`core.dist_checkpointing.strategies.checkpointable`#

Module Contents#

Classes#

`CheckpointableShardedTensor`	ShardedTensor extension compatible with PyTorch DCP checkpointing library.
`LocalShardsContainer`	DCP compatible container for local shards.

API#

class core.dist_checkpointing.strategies.checkpointable.CheckpointableShardedTensor( data: torch.Tensor, sh_ten: core.dist_checkpointing.mapping.ShardedTensor, )#

Bases: torch.Tensor

ShardedTensor extension compatible with PyTorch DCP checkpointing library.
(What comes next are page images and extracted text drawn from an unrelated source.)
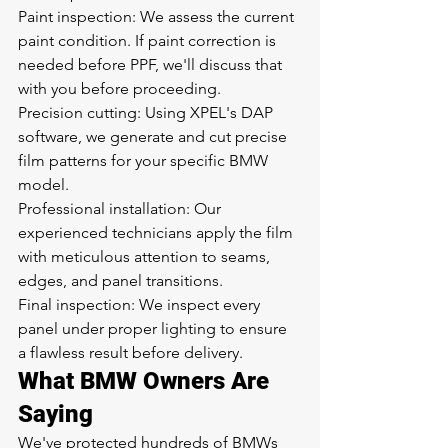
Paint inspection: We assess the current 
paint condition. If paint correction is 
needed before PPF, we'll discuss that 
with you before proceeding.
Precision cutting: Using XPEL's DAP 
software, we generate and cut precise 
film patterns for your specific BMW 
model.
Professional installation: Our 
experienced technicians apply the film 
with meticulous attention to seams, 
edges, and panel transitions.
Final inspection: We inspect every 
panel under proper lighting to ensure 
a flawless result before delivery.
What BMW Owners Are 
Saying
We've protected hundreds of BMWs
Implements the torch.distributed._checkpointable._Checkpointable protocol.

Initialization

__new__( data: torch.Tensor, sh_ten: core.dist_checkpointing.mapping.ShardedTensor, )#

__create_write_items__( fqn: str, sh_ten: core.dist_checkpointing.strategies.checkpointable.CheckpointableShardedTensor, index: int = None, ) → list[torch.distributed.checkpoint.planner.WriteItem]#

Simple translation from ShardedTensor offsets into DCP offsets.

Parameters:

fqn (str) – tensor FQN.
sh_ten (CheckpointableShardedTensor) – same as self
index (int) – specifies index within the LocalShardsContainer. This is an optimization hint used in DCP.

Returns:

list of DCP WriteItem metadata objects.

Return type:

List[WriteItem]

__create_chunk_list__() → list[torch.distributed.checkpoint.metadata.ChunkStorageMetadata]#

Simple translation from ShardedTensor offsets into DCP offsets.

Returns:: list of DCP ChunkStorageMetadata metadata objects.
Return type:: List[ChunkStorageMetadata]

__get_tensor_shard__( index: torch.distributed.checkpoint.metadata.MetadataIndex, ) → torch.Tensor#

Trivial implementation which simply yields the underlying tensor.
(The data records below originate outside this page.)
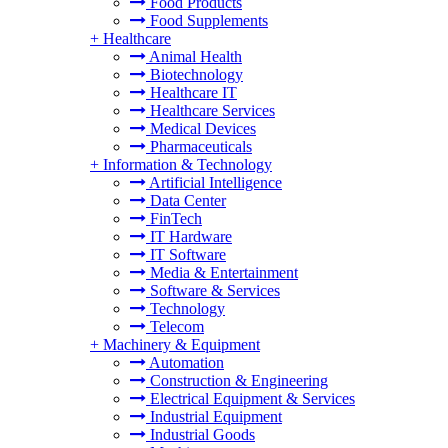
Food Products
Food Supplements
+
Healthcare
Animal Health
Biotechnology
Healthcare IT
Healthcare Services
Medical Devices
Pharmaceuticals
+
Information & Technology
Artificial Intelligence
Data Center
FinTech
IT Hardware
IT Software
Media & Entertainment
Software & Services
Technology
Telecom
+
Machinery & Equipment
Automation
Construction & Engineering
Electrical Equipment & Services
Industrial Equipment
Industrial Goods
Parameters:: index (MetadataIndex) – unused
Returns:: the underlying data tensor
Return type:: Tensor

classmethod from_sh_ten( sh_ten: core.dist_checkpointing.mapping.ShardedTensor, ) → core.dist_checkpointing.strategies.checkpointable.CheckpointableShardedTensor#

Constructor which turns a ShardedTensor into CheckpointableShardedTensor

Parameters:: sh_ten (ShardedTensor) – a sharded tensor to wrap
Returns:: wrapped ShardedTensor
Return type:: CheckpointableShardedTensor

abstractmethod classmethod __torch_dispatch__(func, types, args, kwargs=None)#: Placeholder implementation.

__repr__()#

class core.dist_checkpointing.strategies.checkpointable.LocalShardsContainer(local_shards: list[torch.Tensor])#

Bases: torch.Tensor

DCP compatible container for local shards.

PyTorch DCP requires a single tensor per rank for a given global tensor FQN. This class acts as a container allowing multiple checkpointable shards per rank.